Robbie Spargo, Little Dot Sport director explains how a clear digital media strategy and targetted creative campaigns increased viewership by 13x

Robbie Spargo Little Dot Sport

Since the beginning of our partnership, the ECB’s YouTube channel has grown considerably year-on-year, with an exponential increase in views during the peaks of cricketing summers, as well as each off-season. A good off-season gives you even better results when the season returns.

The channel has seen a 13x increase in viewership between the 2017 and 2022 season, and a 13x increase in off-season viewing during the same period. Off-season viewership trebled in both the 2017/18 and 2018/19 off-season.

These results were achieved primarily through the implementation of a comprehensive off-season strategy, focused around leveraging The ECB’s existing archive of content including:

●    Continuous output of evergreen content, including interactive fan-led videos like our T20 World Cup of Matches series and The Match That Made series looking at breakthrough performances from England Cricket’s star players

●    As-live archive replays, including iconic Australia vs England matches prior to an Ashes fixture

●    Reactive pieces responding to the latest England Cricket stories, such as Alastair Cook’s retirement

This use of content enabled us to stimulate growth during previously dormant periods, allowing it to build momentum and stay relevant within YouTube’s algorithm, allowing it to reap the rewards when cricket returned.

Scaling in non-key markets

The ECB’s global viewership increased 5x since the start of 2019, with India representing 70% of global viewing since 2019. The channel has also doubled its UK audience since 2019, and in 2022, it stands 3x larger than it did in 2016, before the partnership began.

Without the snowball effect of huge global growth driven by the Indian subcontinent, it would have been harder to achieve that local growth. YouTube is a global platform, and its algorithm doesn’t exclude international popularity from how it surfaces content domestically.

Additionally, YouTube viewers are globally minded - they want to see what’s trending internationally and be part of a global conversation. That’s why videos with millions of views are more appealing to a potential viewer than a video with thousands of views, and so the global halo effect is really important in driving local viewership.

Little Dot Sport has been working with The England & Wales Cricket Board since 2017 to enable them to reach more digital fans, through a robust, data-driven content strategy.

The company grew viewership for The ECB’s YouTube channel by 13x, resulting in the channel being the most viewed UK-based YouTube sports channel globally in July 2022. Little Dot Sport has also delivered several successful sponsorship campaigns and reached global audiences.

On YouTube, features deliver engagement

Features on YouTube are highly effective at engaging a younger audience domestically. Drawing from data across the last four years on the ECB channel, feature content draws 45.3% of its viewers from the 13-24 year-old demographic in the UK, significantly higher than the channel average of 32.8%.
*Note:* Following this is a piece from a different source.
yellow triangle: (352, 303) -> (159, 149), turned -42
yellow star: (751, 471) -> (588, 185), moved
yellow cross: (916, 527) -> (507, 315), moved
For example, the documentary No Boundaries that features player journeys, supported by Natwest, has proved popular with UK cricket fans, with over a sixth of viewers coming from the UK.

ECB MONTHLY VIEWING.001

YouTube is a sponsorship asset

During summer 2022, we delivered successful sponsorship campaigns across YouTube for the ECB’s commercial partners (Royal London, Vitality, LV), ensuring the successful running of pre-roll advertising on over 100 highlights packages. Moreover, for the first time, the ECB was able to secure a sponsorship in India for 2022, packaging and selling their huge scale of advertising inventory in India directly to a commercial partner.
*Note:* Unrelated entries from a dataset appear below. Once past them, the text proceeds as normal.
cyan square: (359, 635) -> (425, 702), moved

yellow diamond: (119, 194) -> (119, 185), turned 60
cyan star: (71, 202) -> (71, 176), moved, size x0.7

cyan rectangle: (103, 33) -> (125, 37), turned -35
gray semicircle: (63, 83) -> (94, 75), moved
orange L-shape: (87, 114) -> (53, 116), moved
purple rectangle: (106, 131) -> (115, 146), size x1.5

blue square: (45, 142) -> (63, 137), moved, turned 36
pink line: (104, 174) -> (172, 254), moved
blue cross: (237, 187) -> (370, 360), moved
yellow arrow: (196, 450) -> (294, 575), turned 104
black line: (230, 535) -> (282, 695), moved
Not only did these sponsorships mean the ECB was able to demonstrate increased value to their commercial partners, but it allowed those partners to align themselves closer to the content, providing the ECB with a highly compelling package to sell going forward.

Just as social is front of mind on marketing plans for sports organisations, it has a much more prominent future within commercial packages than before.
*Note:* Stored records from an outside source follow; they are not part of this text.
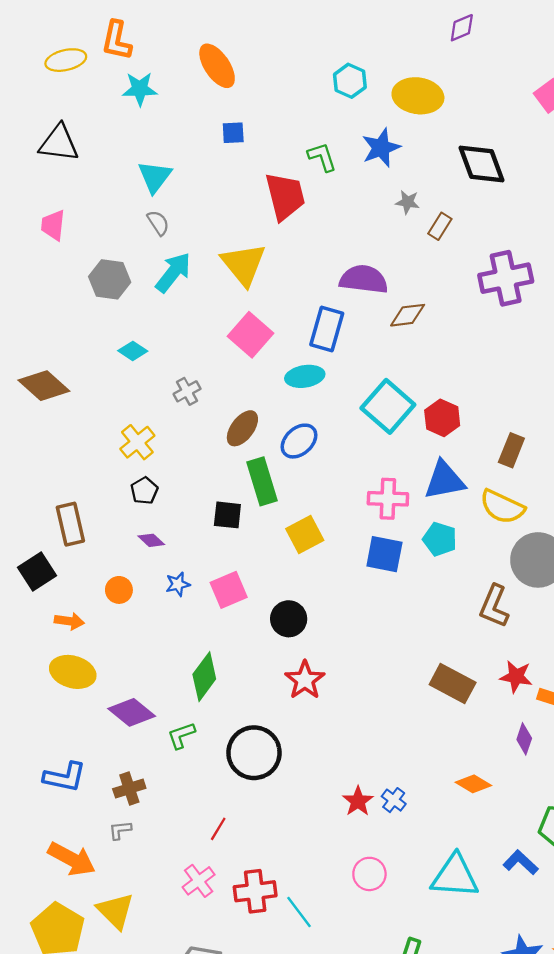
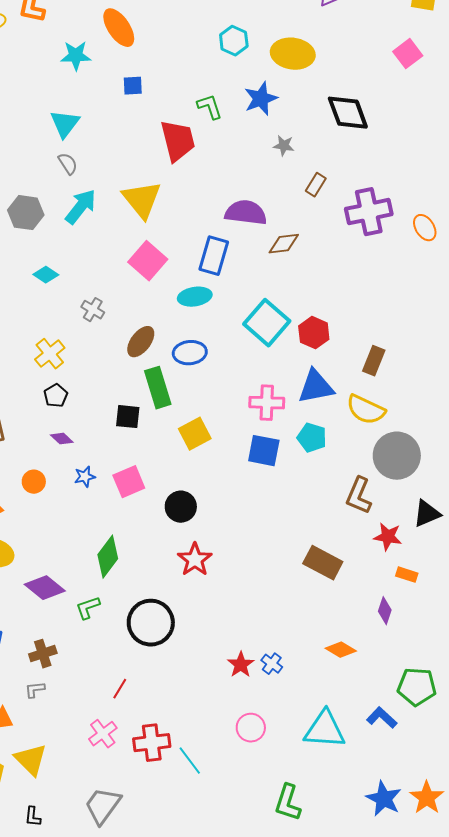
cyan star: (140, 89) -> (76, 56), moved
brown rectangle: (440, 226) -> (316, 185), moved
gray cross: (187, 391) -> (93, 310), turned -30
blue ellipse: (299, 441) -> (190, 353), turned 36
red star: (516, 677) -> (388, 537), moved

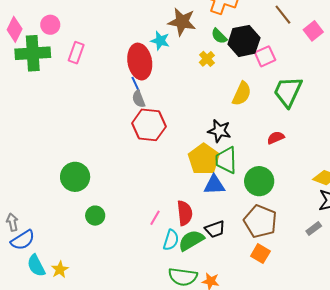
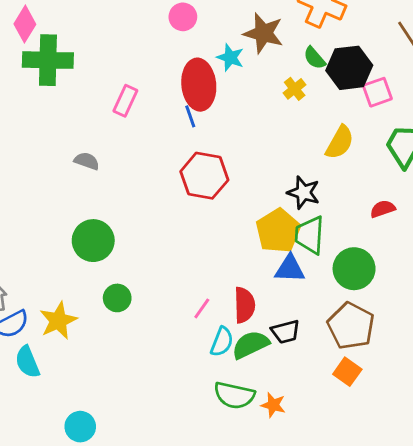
pink circle: (50, 25) -> (183, 17), moved
pink rectangle: (76, 53) -> (125, 101), moved
gray semicircle: (139, 99) -> (87, 161), moved, turned 126
yellow star: (60, 270) -> (58, 321), moved, size x1.5

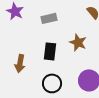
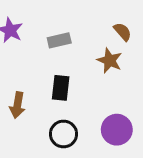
brown star: (78, 42) -> (110, 61), moved

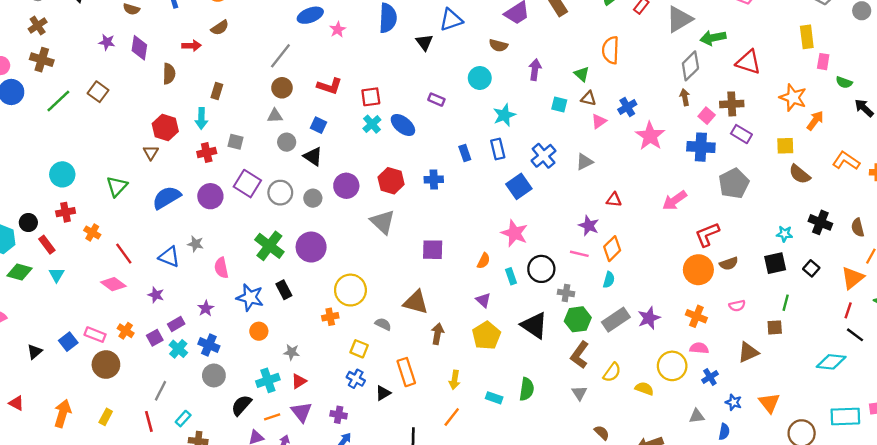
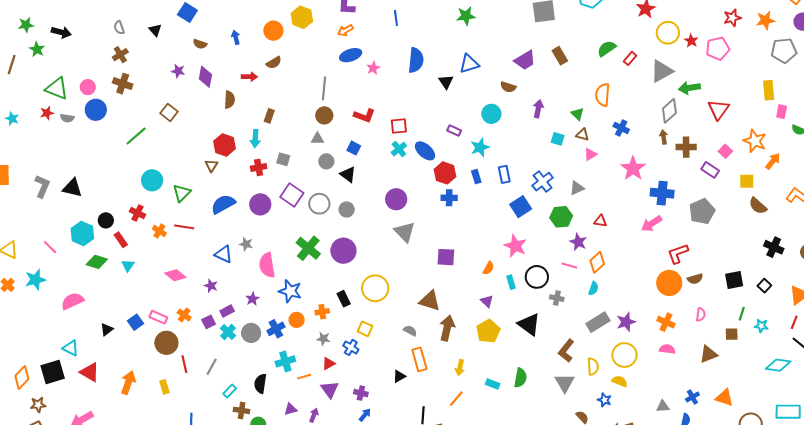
gray line: (280, 56) -> (324, 88), turned -35
red triangle: (748, 62) -> (718, 110), turned 45
green line: (58, 101) -> (136, 136), moved
brown cross: (732, 104) -> (686, 147), moved
blue cross: (627, 107) -> (621, 128), moved, turned -35
cyan star: (504, 115) -> (480, 147), moved
pink square: (707, 116) -> (725, 151), moved
blue cross: (701, 147) -> (662, 193), moved
cyan circle: (62, 174) -> (152, 180), moved
red hexagon: (391, 181) -> (445, 173), moved
purple circle: (346, 186) -> (396, 199), moved
red cross: (66, 212) -> (138, 213), turned 35
cyan star: (784, 234) -> (761, 326), moved
red line: (124, 254) -> (184, 227), moved, turned -48
pink semicircle: (221, 268) -> (267, 265), size x1.4
black rectangle: (284, 290) -> (344, 299), moved
pink semicircle: (737, 306) -> (701, 315), turned -72
orange cross: (330, 317) -> (322, 312), moved
green hexagon: (578, 319) -> (561, 217), moved
gray semicircle: (383, 324) -> (410, 331), moved
brown arrow: (437, 334) -> (447, 328), size x1.4
blue cross: (209, 345) -> (276, 329), moved, turned 36
yellow square: (359, 349) -> (365, 329), moved
yellow circle: (672, 366) -> (624, 355), moved
yellow semicircle: (612, 372) -> (593, 366), turned -42
gray circle: (214, 375) -> (251, 333), moved
blue cross: (710, 377) -> (692, 397), moved
blue cross: (356, 379) -> (351, 347), moved
cyan cross: (268, 380) -> (285, 361), moved
gray triangle: (579, 393) -> (565, 383), size x1.5
blue star: (734, 402) -> (604, 400), moved
red triangle: (16, 403) -> (90, 372), size x1.5
orange triangle: (769, 403) -> (724, 398), turned -36
black semicircle: (241, 405) -> (260, 384), moved, turned -36
yellow rectangle: (106, 417) -> (164, 387), turned -48
orange line: (272, 417) -> (304, 377), moved
red line: (149, 421) -> (184, 364), moved

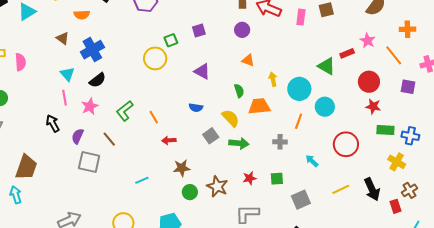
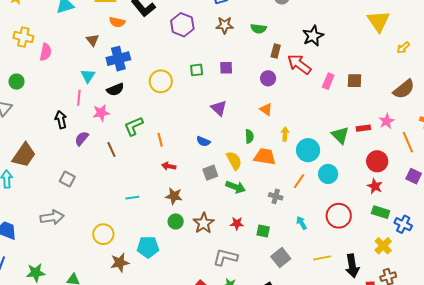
yellow circle: (155, 58) -> (161, 81), moved
gray square: (89, 162) -> (67, 179), moved, size x0.7
gray square: (301, 200) -> (281, 258), turned -30

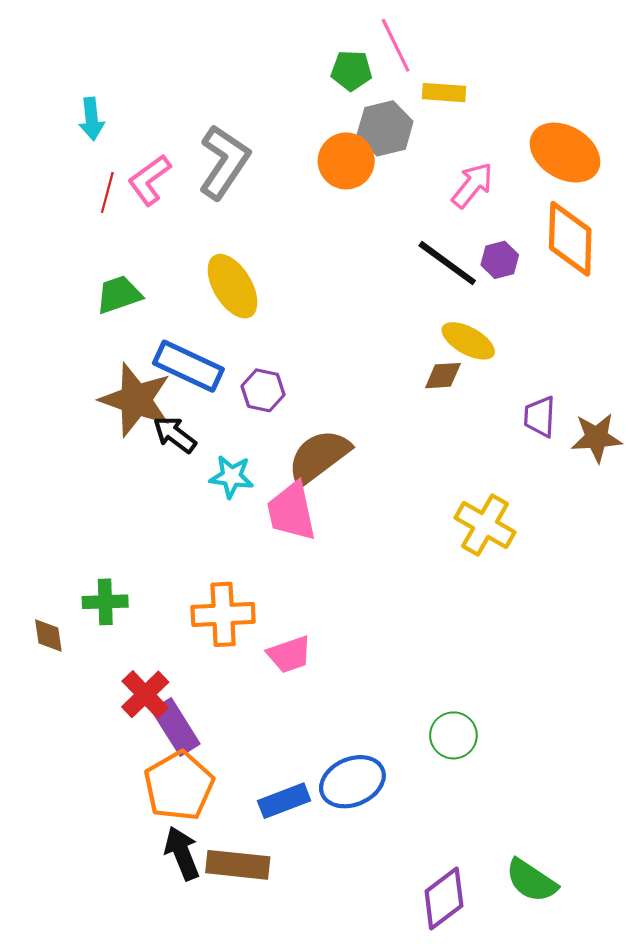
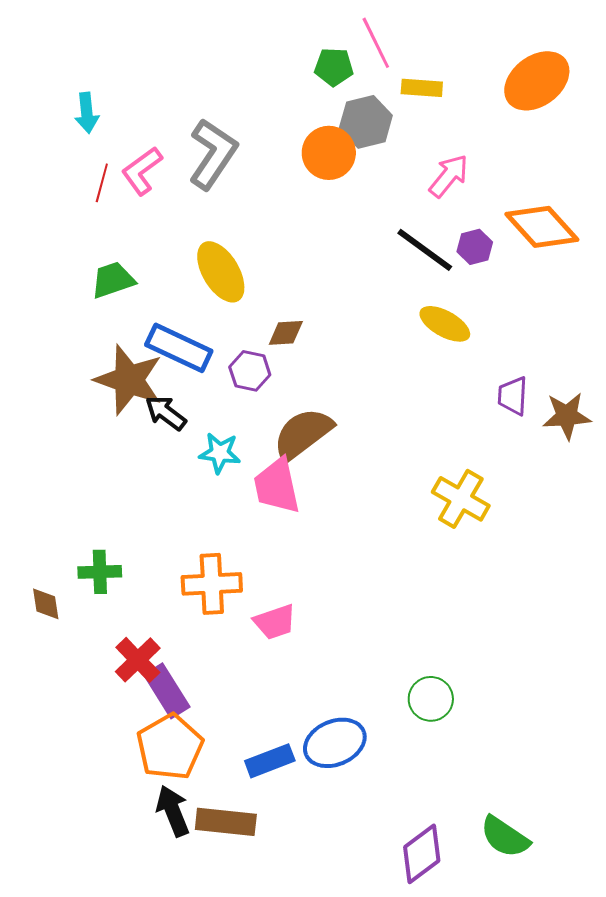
orange ellipse: (565, 153) -> (537, 81), moved, turned -68
orange diamond: (570, 239) -> (542, 227), turned -44
brown diamond: (443, 376) -> (286, 333), moved

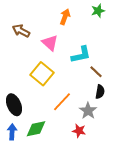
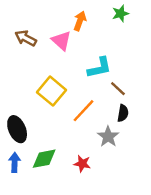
pink triangle: (50, 43) -> (61, 41), moved
orange line: (62, 102) -> (83, 111), moved
red star: (79, 131) -> (82, 164), moved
Facebook is the new YouTube

As soon as we started working on the England Cricket Facebook page, we implemented a long-form video strategy to take advantage of Facebook’s algorithms increasing emphasis on watch-time.

Following in YouTube’s footsteps, we witnessed how long-form video, which keeps fans engaged for longer, is pushed algorithmically on the platform - primarily due to the content’s increased potential for revenue generation through in-stream advertising.

By leveraging ECB’s archive with long-form edits and reactive/relevant posting of older content, we increased minutes watched by 35% in the first year after we started working on it. This helped the page achieve 1.9 billion views since the start of 2021.

Today, I see Facebook where YouTube was a few years ago - a fairly basic algorithm surfacing/resurfacing content that gets long watch-times. It’s therefore the perfect place for using archive content to build an audience. Something that’s strongly associated with YouTube.